* [Task item]: Each line in the records below that has the word "phẩm" should be copied.

____

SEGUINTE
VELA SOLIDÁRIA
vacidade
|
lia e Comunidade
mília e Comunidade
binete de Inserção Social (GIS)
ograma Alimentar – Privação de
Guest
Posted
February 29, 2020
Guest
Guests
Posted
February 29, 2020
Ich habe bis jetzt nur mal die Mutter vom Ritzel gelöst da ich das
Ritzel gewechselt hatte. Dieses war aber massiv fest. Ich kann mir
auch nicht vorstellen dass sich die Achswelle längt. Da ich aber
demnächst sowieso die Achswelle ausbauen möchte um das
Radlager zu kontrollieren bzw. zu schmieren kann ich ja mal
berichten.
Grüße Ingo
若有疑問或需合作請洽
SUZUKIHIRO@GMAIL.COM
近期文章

____

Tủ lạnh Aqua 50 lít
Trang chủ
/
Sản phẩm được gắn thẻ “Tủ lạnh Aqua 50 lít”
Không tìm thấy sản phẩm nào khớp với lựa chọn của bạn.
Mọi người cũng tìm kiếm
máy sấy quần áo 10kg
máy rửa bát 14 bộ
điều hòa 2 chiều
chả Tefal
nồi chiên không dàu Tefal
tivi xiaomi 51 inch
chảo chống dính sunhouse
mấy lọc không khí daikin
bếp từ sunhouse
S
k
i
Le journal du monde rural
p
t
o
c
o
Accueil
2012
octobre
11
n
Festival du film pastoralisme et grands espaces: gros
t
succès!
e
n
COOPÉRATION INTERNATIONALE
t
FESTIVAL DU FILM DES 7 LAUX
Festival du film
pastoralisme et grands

____

* [Output for this exercise]:
Sản phẩm được gắn thẻ “Tủ lạnh Aqua 50 lít”
Không tìm thấy sản phẩm nào khớp với lựa chọn của bạn.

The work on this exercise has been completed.